The Synopsis Heave
Have you ever watched a cat dry-heave? It’s painful.
You sit there, hopelessly watching as they struggle, again and again, with the unseen fur ball or poorly chewed bug that’s threatening to make an encore. Yet, somehow, at the last minute, they manage to keep it down.
That’s how I feel when it’s time to write a synopsis.
I don’t blink an eye when a plot takes root in my mind, digging in until I sit down and begin the process of writing the three-hundred-plus pages it will take to tell the story.
But to condense those three-hundred pages into five or six???? Torture. Pure and simple. Much like an irritating fur ball that makes you walk backwards, arching your back the entire way in preparation for the hell that’s sure to follow.
Think I’m exaggerating? Being overly dramatic? Overstating the simplistic?
I’m not.
In fact, I’d go so far as to bet a box of Milk Duds that most writers not only understand what I’m saying, but empathize as well. Because they’ve done the whole Synopsis Heave a time or two themselves.
I suspect it’s painful for others to watch. I know the chick behind the café counter at Borders has flashed a few worried glances in my direction this past week. Nothing that can’t be explained by my incessant tabletop finger thumping, deep pitiful sighs, and occasional head/table whacking.
Unfortunately, witnessing the horror is nothing compared to tossing living it. Nothing.
In case it’s not clear by now, I’m working on a synopsis. Working being the key word as I’ve yet to actually complete it.
My intention is to send it, along with the first three chapters of my latest creation, to my agent before I leave for New York on Thursday morning.
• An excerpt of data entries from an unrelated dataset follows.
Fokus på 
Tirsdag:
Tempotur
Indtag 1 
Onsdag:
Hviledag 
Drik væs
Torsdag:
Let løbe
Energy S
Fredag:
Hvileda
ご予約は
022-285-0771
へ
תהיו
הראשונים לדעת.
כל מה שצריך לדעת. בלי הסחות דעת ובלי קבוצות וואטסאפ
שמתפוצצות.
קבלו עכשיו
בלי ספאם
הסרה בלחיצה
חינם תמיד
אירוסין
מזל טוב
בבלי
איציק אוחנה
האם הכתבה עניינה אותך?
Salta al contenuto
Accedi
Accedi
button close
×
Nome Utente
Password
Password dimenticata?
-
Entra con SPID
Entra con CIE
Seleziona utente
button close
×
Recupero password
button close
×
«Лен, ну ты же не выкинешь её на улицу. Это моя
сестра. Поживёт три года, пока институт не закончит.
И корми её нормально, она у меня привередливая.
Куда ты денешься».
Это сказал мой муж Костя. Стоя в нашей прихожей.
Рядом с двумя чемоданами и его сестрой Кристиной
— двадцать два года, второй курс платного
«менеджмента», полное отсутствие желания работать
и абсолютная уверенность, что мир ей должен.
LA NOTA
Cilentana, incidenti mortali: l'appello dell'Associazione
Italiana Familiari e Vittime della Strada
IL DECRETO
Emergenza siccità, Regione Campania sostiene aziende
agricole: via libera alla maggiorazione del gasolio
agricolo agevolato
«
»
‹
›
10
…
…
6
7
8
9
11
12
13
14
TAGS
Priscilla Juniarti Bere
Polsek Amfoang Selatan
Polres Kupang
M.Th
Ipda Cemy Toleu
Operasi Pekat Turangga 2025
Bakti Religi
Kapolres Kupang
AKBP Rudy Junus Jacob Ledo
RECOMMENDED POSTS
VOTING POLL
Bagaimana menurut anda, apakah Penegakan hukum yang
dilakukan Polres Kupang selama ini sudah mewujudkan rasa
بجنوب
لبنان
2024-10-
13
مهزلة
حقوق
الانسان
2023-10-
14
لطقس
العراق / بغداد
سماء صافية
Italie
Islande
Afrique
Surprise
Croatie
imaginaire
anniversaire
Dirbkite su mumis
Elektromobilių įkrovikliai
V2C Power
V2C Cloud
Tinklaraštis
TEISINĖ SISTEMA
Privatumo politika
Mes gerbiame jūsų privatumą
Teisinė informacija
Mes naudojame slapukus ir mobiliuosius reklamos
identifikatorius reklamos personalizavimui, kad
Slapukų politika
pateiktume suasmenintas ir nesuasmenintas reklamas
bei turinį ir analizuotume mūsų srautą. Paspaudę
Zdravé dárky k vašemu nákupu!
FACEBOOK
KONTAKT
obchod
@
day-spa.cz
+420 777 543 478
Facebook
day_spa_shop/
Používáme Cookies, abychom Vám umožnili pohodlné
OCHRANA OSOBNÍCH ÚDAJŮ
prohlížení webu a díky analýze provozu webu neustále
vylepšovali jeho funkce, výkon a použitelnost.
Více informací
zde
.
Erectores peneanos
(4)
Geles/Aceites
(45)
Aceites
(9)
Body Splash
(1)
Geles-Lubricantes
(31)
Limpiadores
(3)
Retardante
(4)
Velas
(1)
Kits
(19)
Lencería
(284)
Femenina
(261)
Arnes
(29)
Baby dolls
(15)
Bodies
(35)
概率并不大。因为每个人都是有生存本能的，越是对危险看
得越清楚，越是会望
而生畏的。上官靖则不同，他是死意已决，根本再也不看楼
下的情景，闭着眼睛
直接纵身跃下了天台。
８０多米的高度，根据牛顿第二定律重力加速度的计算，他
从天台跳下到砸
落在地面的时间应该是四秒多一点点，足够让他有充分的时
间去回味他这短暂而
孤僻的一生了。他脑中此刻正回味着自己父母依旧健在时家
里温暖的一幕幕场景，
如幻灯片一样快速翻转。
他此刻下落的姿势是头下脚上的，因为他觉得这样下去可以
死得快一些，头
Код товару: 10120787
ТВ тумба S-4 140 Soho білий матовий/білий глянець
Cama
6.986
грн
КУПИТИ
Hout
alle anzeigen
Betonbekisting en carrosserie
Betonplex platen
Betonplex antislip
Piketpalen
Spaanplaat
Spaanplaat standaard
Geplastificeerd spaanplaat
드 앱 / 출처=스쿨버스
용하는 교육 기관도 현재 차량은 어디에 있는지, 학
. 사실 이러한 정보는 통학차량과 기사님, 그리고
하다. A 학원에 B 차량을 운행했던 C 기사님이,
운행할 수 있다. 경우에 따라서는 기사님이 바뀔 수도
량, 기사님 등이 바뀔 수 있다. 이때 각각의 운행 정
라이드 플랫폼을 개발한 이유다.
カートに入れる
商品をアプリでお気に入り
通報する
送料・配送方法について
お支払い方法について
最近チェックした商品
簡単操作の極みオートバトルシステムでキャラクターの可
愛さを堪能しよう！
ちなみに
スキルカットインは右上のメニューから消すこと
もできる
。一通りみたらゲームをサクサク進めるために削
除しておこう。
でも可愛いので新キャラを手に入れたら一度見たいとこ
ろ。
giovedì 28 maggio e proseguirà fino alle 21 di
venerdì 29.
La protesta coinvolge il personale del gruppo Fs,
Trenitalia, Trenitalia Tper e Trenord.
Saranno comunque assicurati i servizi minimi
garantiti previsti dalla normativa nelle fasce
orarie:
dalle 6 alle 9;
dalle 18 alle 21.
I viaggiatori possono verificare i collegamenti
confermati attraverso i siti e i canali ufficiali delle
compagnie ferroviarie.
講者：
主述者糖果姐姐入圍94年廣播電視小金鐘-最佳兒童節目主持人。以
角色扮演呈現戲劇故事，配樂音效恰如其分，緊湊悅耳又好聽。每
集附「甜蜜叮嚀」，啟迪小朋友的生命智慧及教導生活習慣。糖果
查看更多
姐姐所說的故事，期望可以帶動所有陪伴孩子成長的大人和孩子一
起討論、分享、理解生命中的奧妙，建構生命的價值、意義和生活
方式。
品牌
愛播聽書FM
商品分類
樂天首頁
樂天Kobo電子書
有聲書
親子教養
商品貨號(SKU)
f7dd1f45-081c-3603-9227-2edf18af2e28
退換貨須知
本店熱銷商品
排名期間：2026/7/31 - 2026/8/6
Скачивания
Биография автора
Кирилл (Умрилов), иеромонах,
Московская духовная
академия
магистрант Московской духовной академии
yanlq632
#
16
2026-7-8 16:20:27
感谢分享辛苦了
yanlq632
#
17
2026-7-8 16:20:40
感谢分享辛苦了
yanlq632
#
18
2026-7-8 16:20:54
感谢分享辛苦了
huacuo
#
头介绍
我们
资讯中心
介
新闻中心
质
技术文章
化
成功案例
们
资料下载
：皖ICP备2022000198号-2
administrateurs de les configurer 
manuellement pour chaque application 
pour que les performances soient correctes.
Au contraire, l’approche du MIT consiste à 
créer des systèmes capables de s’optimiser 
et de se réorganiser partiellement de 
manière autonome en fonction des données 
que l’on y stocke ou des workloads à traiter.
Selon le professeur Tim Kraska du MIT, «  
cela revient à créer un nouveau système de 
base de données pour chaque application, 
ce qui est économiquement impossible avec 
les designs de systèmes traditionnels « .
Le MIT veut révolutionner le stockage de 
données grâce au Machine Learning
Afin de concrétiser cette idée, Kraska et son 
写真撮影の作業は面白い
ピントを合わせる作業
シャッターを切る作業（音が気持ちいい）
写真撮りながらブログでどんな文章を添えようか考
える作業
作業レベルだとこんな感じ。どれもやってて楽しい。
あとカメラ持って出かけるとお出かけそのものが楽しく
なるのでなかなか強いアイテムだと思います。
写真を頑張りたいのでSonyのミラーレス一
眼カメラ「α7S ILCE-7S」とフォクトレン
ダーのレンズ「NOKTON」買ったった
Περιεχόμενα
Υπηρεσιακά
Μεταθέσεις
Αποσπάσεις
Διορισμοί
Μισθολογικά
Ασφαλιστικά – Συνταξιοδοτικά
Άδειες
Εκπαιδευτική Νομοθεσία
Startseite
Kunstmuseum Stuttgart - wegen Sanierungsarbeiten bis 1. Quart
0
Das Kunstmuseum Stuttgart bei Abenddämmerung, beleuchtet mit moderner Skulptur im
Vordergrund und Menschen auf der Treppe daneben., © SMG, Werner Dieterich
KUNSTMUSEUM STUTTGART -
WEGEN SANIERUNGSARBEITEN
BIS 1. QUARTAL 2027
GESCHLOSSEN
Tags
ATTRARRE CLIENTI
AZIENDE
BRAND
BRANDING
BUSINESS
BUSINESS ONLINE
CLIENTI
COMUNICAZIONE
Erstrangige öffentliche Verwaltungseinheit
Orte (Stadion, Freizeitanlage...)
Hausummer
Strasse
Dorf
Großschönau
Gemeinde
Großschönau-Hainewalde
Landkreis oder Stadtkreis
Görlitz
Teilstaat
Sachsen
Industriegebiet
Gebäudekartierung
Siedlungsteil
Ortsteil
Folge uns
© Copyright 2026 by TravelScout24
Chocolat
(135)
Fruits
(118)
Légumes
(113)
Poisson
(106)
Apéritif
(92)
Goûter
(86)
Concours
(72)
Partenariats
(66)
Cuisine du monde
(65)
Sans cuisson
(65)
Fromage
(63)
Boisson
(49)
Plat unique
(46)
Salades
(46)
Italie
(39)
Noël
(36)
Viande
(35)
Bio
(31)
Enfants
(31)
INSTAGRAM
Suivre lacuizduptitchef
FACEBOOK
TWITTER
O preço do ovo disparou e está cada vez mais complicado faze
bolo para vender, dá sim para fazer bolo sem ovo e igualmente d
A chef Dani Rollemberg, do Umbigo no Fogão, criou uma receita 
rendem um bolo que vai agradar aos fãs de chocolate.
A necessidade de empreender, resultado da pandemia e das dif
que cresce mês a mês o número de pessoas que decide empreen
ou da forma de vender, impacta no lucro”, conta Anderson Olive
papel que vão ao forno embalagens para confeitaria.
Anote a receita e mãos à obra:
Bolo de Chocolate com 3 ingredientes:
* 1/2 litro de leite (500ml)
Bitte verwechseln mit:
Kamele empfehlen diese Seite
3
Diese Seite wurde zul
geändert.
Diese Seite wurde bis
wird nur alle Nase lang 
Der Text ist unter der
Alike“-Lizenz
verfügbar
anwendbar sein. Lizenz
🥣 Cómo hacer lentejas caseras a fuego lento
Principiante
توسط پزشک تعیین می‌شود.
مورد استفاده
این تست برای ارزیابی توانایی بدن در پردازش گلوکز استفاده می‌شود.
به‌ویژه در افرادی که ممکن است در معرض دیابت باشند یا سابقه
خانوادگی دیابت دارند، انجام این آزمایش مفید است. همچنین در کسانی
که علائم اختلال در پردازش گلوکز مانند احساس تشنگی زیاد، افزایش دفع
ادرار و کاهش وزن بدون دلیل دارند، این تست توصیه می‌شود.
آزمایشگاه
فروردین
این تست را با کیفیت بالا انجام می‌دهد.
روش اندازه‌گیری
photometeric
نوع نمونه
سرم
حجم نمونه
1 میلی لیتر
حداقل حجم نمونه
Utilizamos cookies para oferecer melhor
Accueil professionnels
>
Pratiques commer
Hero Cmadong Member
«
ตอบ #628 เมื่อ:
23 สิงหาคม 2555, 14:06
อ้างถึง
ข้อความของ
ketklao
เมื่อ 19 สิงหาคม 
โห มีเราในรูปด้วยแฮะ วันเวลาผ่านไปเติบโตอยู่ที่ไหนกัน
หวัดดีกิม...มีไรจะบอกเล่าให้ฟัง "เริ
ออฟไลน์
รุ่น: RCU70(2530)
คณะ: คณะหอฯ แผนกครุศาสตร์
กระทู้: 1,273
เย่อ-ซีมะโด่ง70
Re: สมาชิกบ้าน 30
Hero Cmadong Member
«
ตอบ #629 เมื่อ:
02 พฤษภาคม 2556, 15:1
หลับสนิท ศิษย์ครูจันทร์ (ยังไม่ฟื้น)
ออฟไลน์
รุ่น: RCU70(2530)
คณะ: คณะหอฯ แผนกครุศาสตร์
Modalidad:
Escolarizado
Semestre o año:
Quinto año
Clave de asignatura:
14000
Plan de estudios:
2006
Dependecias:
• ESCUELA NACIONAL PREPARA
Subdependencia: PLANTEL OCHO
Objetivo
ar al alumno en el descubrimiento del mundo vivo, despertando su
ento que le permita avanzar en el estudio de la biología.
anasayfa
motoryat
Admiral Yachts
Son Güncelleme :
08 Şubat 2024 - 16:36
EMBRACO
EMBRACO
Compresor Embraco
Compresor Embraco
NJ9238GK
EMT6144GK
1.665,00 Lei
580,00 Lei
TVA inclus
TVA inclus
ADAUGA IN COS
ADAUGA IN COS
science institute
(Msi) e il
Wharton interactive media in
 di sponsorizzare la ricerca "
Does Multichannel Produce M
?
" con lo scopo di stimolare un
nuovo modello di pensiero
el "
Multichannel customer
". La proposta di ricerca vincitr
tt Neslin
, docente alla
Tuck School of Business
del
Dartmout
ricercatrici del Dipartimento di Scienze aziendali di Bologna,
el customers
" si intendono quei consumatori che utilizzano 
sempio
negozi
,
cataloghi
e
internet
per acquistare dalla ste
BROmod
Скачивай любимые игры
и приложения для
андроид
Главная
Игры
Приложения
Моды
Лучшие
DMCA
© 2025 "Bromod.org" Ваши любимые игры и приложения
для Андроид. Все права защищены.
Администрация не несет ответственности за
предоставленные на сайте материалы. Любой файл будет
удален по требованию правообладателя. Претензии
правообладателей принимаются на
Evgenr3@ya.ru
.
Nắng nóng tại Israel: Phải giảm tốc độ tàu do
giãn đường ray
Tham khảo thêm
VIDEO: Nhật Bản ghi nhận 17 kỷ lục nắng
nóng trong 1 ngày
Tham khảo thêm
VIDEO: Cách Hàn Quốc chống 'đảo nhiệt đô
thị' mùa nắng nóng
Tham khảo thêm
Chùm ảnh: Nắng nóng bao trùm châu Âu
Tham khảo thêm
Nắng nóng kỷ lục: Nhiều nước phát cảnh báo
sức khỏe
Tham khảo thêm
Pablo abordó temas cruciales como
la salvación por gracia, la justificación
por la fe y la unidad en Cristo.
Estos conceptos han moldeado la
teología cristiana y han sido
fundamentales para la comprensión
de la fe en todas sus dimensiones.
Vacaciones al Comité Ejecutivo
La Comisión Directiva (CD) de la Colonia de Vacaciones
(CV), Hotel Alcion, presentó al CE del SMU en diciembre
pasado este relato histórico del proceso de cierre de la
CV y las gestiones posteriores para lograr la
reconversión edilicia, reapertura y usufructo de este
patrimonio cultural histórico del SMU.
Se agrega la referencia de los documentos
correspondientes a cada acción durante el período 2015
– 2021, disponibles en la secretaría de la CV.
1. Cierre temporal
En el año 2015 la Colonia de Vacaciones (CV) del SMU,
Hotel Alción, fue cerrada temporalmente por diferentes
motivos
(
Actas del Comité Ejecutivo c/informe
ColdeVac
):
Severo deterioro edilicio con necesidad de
I’ve gotten the chapters exactly where I want them and I am completely jazzed about this story.
But the part about writing a synopsis? Well, that’s not going so well.
It started off pretty well. My newspaper background makes it fairly easy for me to come up with a few kick off paragraphs that suck the reader in. So, as I’m writing those, I’m feeling pretty good. Thinking, “HA! This isn’t so bad.”
Riiiigggghhhtttt….
(Believe that and I’ve got a thermal parka to sell you that’s ’specially designed for August in St. Louis)
Because those “fairly easy” kick off paragraphs I just mentioned? They’re just the beginning. Once you get through those, it’s time to “talk” out the story—who everyone is, what happens and why, who the suspects are, why the killer did it—wrapping it all up in an unforgettable six page package with a great big bow on top. Ta Da!
I swear, every time I have to write one of these things I’m reminded of the old Roadrunner cartoon (Beep! Beep!). Specifically the way the coyote painstakingly runs the rope from his TNT pushy-downy thing to whatever it is he’s trying to blow up (a rock, a cliff, a box, the Roadrunner, whatever). Knowing full well that when he pushes it down, he’s going to blow himself up…
Because as much as we hate the person who came up with the whole synopsis idea in the first place, we know that unless we do it right, we stand a good chance of blowing ourselves up. In the proverbial sense ,of course (though, I’ll admit, the TNT has sounded preferable these past few days).
So that’s where I’m at today as you’re reading this blog—-Arching my back, walking in reverse, and dry-heaving on a fur ball synopsis.
Ahhhhh. Good times. Good times.
Okay, now it’s your turn. What’s the one task in your job that you despise more than anything else and what would you liken it to for all of us?
Oh, and if anyone out there has a remedy for my heaving–please share!